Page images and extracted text

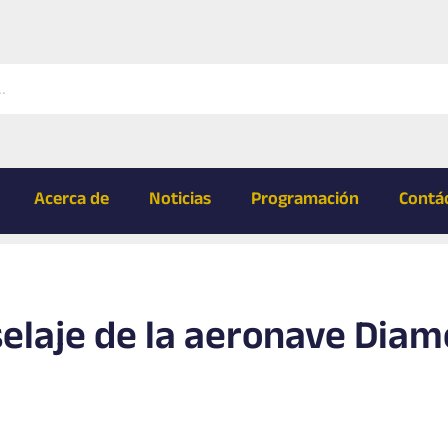
Acerca de
Noticias
Programación
Contá
selaje de la aeronave Dia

Exercise aim
No picture is to appear in the copy; every entry above is otherwise to be printed verbatim.

Solution to this problem
Acerca de
Noticias
Programación
Contá
selaje de la aeronave Dia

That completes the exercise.